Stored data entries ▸
┄┄┄┄┄┄
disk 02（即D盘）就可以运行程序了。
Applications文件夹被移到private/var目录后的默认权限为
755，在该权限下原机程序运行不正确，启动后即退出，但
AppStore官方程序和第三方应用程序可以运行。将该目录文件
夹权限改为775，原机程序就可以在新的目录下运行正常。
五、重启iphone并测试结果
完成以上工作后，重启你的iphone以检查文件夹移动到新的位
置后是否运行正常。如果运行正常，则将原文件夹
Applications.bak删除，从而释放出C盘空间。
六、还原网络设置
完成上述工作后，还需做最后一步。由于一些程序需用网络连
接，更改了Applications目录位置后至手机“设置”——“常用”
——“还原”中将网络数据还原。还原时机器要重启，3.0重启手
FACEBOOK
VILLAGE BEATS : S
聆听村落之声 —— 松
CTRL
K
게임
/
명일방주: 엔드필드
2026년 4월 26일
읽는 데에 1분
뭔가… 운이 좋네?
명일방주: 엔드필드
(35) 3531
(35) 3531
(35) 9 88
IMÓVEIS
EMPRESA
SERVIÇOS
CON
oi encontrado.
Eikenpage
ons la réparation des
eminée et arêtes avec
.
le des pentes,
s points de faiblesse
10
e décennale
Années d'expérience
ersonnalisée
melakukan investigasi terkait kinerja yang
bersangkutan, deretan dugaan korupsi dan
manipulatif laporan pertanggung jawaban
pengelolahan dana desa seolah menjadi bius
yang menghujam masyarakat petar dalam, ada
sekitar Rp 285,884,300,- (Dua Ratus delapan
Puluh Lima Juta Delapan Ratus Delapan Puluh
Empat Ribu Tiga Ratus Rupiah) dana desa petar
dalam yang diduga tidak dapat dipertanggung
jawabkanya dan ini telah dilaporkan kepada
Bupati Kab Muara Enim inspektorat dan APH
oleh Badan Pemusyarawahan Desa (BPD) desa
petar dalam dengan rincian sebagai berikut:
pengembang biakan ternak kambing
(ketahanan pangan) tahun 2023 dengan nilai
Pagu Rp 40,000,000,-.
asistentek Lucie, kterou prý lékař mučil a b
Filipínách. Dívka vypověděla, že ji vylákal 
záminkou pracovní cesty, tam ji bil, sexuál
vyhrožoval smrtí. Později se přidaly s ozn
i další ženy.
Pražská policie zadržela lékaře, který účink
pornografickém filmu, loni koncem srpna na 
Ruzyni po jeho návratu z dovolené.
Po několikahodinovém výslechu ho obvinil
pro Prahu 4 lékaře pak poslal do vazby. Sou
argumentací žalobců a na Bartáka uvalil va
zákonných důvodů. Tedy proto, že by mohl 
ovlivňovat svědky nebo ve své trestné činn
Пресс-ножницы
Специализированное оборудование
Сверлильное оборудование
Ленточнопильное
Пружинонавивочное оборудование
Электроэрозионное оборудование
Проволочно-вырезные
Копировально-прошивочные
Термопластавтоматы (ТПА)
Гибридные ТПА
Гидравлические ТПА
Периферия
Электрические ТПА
┄┄┄┄┄┄
Aim of the task ▸
After reading the data above, print it all again exactly.

Answer area ▸
disk 02（即D盘）就可以运行程序了。
Applications文件夹被移到private/var目录后的默认权限为
755，在该权限下原机程序运行不正确，启动后即退出，但
AppStore官方程序和第三方应用程序可以运行。将该目录文件
夹权限改为775，原机程序就可以在新的目录下运行正常。
五、重启iphone并测试结果
完成以上工作后，重启你的iphone以检查文件夹移动到新的位
置后是否运行正常。如果运行正常，则将原文件夹
Applications.bak删除，从而释放出C盘空间。
六、还原网络设置
完成上述工作后，还需做最后一步。由于一些程序需用网络连
接，更改了Applications目录位置后至手机“设置”——“常用”
——“还原”中将网络数据还原。还原时机器要重启，3.0重启手
FACEBOOK
VILLAGE BEATS : S
聆听村落之声 —— 松
CTRL
K
게임
/
명일방주: 엔드필드
2026년 4월 26일
읽는 데에 1분
뭔가… 운이 좋네?
명일방주: 엔드필드
(35) 3531
(35) 3531
(35) 9 88
IMÓVEIS
EMPRESA
SERVIÇOS
CON
oi encontrado.
Eikenpage
ons la réparation des
eminée et arêtes avec
.
le des pentes,
s points de faiblesse
10
e décennale
Années d'expérience
ersonnalisée
melakukan investigasi terkait kinerja yang
bersangkutan, deretan dugaan korupsi dan
manipulatif laporan pertanggung jawaban
pengelolahan dana desa seolah menjadi bius
yang menghujam masyarakat petar dalam, ada
sekitar Rp 285,884,300,- (Dua Ratus delapan
Puluh Lima Juta Delapan Ratus Delapan Puluh
Empat Ribu Tiga Ratus Rupiah) dana desa petar
dalam yang diduga tidak dapat dipertanggung
jawabkanya dan ini telah dilaporkan kepada
Bupati Kab Muara Enim inspektorat dan APH
oleh Badan Pemusyarawahan Desa (BPD) desa
petar dalam dengan rincian sebagai berikut:
pengembang biakan ternak kambing
(ketahanan pangan) tahun 2023 dengan nilai
Pagu Rp 40,000,000,-.
asistentek Lucie, kterou prý lékař mučil a b
Filipínách. Dívka vypověděla, že ji vylákal 
záminkou pracovní cesty, tam ji bil, sexuál
vyhrožoval smrtí. Později se přidaly s ozn
i další ženy.
Pražská policie zadržela lékaře, který účink
pornografickém filmu, loni koncem srpna na 
Ruzyni po jeho návratu z dovolené.
Po několikahodinovém výslechu ho obvinil
pro Prahu 4 lékaře pak poslal do vazby. Sou
argumentací žalobců a na Bartáka uvalil va
zákonných důvodů. Tedy proto, že by mohl 
ovlivňovat svědky nebo ve své trestné činn
Пресс-ножницы
Специализированное оборудование
Сверлильное оборудование
Ленточнопильное
Пружинонавивочное оборудование
Электроэрозионное оборудование
Проволочно-вырезные
Копировально-прошивочные
Термопластавтоматы (ТПА)
Гибридные ТПА
Гидравлические ТПА
Периферия
Электрические ТПА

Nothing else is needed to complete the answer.